[Stored data entries]
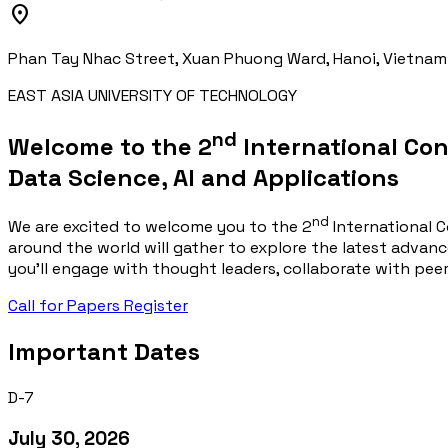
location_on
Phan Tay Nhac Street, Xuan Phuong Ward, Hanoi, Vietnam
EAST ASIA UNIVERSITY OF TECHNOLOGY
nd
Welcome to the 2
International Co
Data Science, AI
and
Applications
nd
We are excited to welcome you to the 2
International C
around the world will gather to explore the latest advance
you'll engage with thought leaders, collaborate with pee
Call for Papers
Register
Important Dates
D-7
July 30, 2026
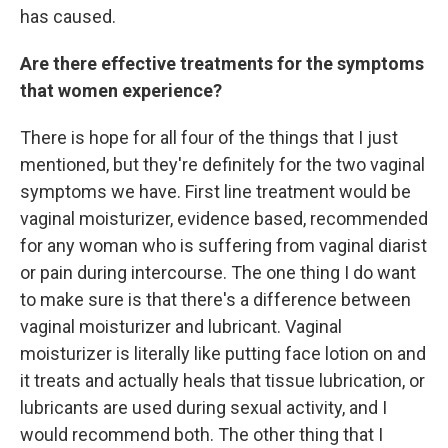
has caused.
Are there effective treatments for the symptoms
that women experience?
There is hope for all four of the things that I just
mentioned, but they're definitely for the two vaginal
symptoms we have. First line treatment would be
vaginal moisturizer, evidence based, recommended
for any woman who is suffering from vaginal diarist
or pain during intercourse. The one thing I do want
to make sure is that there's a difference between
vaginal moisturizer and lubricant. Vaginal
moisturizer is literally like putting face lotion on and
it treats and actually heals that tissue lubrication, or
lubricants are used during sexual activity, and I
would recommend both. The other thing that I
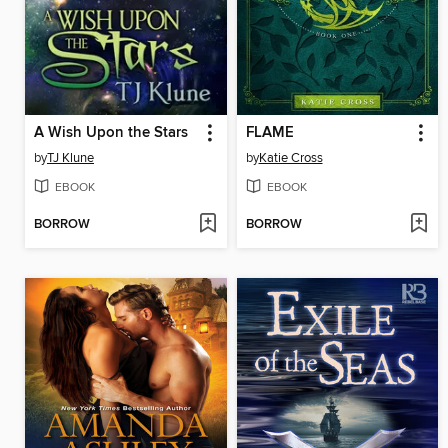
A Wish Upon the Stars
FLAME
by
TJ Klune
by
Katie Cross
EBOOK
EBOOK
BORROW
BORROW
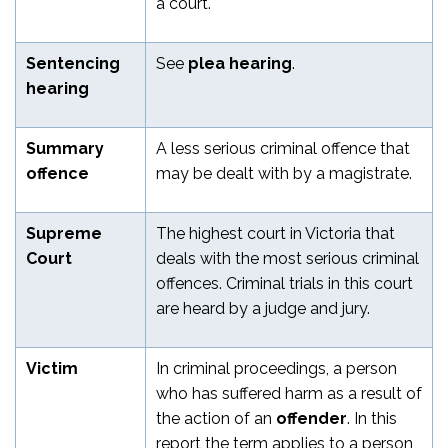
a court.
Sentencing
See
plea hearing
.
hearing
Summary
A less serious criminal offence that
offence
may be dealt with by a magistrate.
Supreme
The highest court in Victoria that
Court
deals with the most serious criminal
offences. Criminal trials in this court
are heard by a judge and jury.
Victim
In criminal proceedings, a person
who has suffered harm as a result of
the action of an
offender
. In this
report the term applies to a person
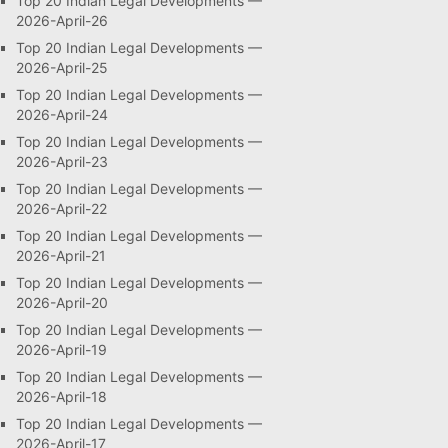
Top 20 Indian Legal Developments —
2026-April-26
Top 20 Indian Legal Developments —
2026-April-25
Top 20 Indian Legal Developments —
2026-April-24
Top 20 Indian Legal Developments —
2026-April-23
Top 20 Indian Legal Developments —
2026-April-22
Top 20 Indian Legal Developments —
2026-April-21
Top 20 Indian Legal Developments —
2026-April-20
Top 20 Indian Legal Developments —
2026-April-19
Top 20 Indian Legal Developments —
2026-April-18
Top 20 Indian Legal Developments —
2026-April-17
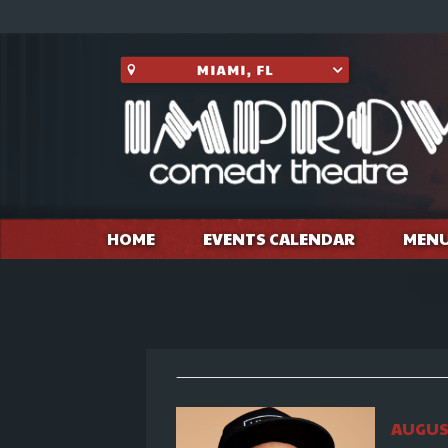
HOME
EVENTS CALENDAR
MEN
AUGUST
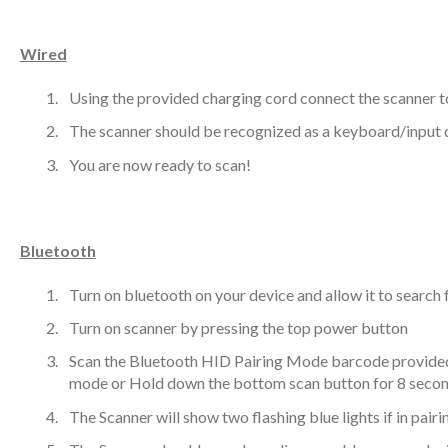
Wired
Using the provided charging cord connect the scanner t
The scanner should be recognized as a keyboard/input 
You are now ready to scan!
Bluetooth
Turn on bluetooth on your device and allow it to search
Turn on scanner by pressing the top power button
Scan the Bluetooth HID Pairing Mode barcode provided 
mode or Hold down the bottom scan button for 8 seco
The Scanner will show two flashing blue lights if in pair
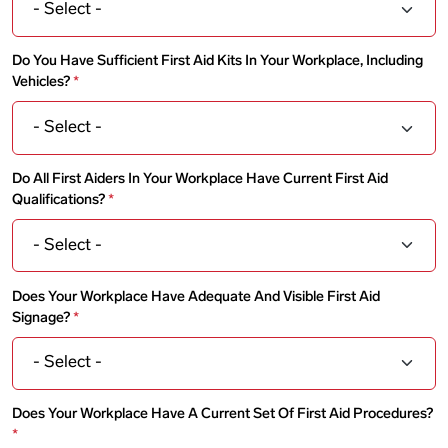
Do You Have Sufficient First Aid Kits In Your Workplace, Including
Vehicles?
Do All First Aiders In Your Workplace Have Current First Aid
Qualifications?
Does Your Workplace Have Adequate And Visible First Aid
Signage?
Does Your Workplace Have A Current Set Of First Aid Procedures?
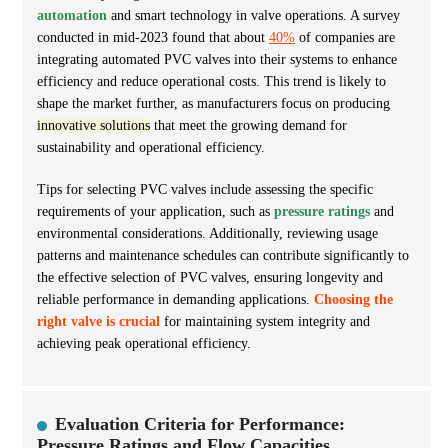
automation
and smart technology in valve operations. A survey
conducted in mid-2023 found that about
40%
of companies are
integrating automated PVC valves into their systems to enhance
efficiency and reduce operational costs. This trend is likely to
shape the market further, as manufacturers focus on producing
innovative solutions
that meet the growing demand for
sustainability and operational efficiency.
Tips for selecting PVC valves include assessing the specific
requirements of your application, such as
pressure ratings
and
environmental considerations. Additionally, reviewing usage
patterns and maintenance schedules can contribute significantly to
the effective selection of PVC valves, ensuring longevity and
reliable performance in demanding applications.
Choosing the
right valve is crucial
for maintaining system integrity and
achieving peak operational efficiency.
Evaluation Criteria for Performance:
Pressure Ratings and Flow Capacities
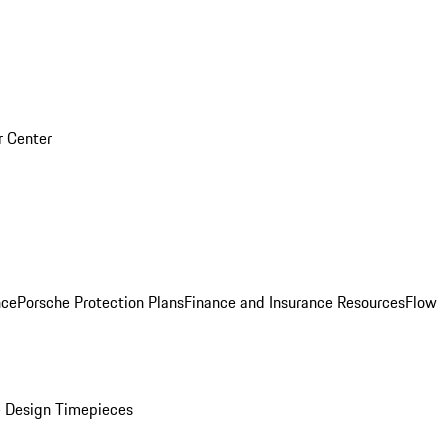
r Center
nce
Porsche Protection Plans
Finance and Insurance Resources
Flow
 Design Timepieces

▶ [REQUIRED ACTION]
Reproduce every entry exactly, but omit each picture.

▶ [TASK SOLUTION]
location_on
Phan Tay Nhac Street, Xuan Phuong Ward, Hanoi, Vietnam
EAST ASIA UNIVERSITY OF TECHNOLOGY
nd
Welcome to the 2
International Co
Data Science, AI
and
Applications
nd
We are excited to welcome you to the 2
International C
around the world will gather to explore the latest advance
you'll engage with thought leaders, collaborate with pee
Call for Papers
Register
Important Dates
D-7
July 30, 2026
has caused.
Are there effective treatments for the symptoms
that women experience?
There is hope for all four of the things that I just
mentioned, but they're definitely for the two vaginal
symptoms we have. First line treatment would be
vaginal moisturizer, evidence based, recommended
for any woman who is suffering from vaginal diarist
or pain during intercourse. The one thing I do want
to make sure is that there's a difference between
vaginal moisturizer and lubricant. Vaginal
moisturizer is literally like putting face lotion on and
it treats and actually heals that tissue lubrication, or
lubricants are used during sexual activity, and I
would recommend both. The other thing that I
A Wish Upon the Stars
FLAME
by
TJ Klune
by
Katie Cross
EBOOK
EBOOK
BORROW
BORROW
a court.
Sentencing
See
plea hearing
.
hearing
Summary
A less serious criminal offence that
offence
may be dealt with by a magistrate.
Supreme
The highest court in Victoria that
Court
deals with the most serious criminal
offences. Criminal trials in this court
are heard by a judge and jury.
Victim
In criminal proceedings, a person
who has suffered harm as a result of
the action of an
offender
. In this
report the term applies to a person
Top 20 Indian Legal Developments —
2026-April-26
Top 20 Indian Legal Developments —
2026-April-25
Top 20 Indian Legal Developments —
2026-April-24
Top 20 Indian Legal Developments —
2026-April-23
Top 20 Indian Legal Developments —
2026-April-22
Top 20 Indian Legal Developments —
2026-April-21
Top 20 Indian Legal Developments —
2026-April-20
Top 20 Indian Legal Developments —
2026-April-19
Top 20 Indian Legal Developments —
2026-April-18
Top 20 Indian Legal Developments —
2026-April-17
HOME
EVENTS CALENDAR
MEN
AUGUST
Wired
Using the provided charging cord connect the scanner t
The scanner should be recognized as a keyboard/input 
You are now ready to scan!
Bluetooth
Turn on bluetooth on your device and allow it to search
Turn on scanner by pressing the top power button
Scan the Bluetooth HID Pairing Mode barcode provided 
mode or Hold down the bottom scan button for 8 seco
The Scanner will show two flashing blue lights if in pair
Do You Have Sufficient First Aid Kits In Your Workplace, Including
Vehicles?
Do All First Aiders In Your Workplace Have Current First Aid
Qualifications?
Does Your Workplace Have Adequate And Visible First Aid
Signage?
Does Your Workplace Have A Current Set Of First Aid Procedures?
automation
and smart technology in valve operations. A survey
conducted in mid-2023 found that about
40%
of companies are
integrating automated PVC valves into their systems to enhance
efficiency and reduce operational costs. This trend is likely to
shape the market further, as manufacturers focus on producing
innovative solutions
that meet the growing demand for
sustainability and operational efficiency.
Tips for selecting PVC valves include assessing the specific
requirements of your application, such as
pressure ratings
and
environmental considerations. Additionally, reviewing usage
patterns and maintenance schedules can contribute significantly to
the effective selection of PVC valves, ensuring longevity and
reliable performance in demanding applications.
Choosing the
right valve is crucial
for maintaining system integrity and
achieving peak operational efficiency.
Evaluation Criteria for Performance:
Pressure Ratings and Flow Capacities
r Center
nce
Porsche Protection Plans
Finance and Insurance Resources
Flow
 Design Timepieces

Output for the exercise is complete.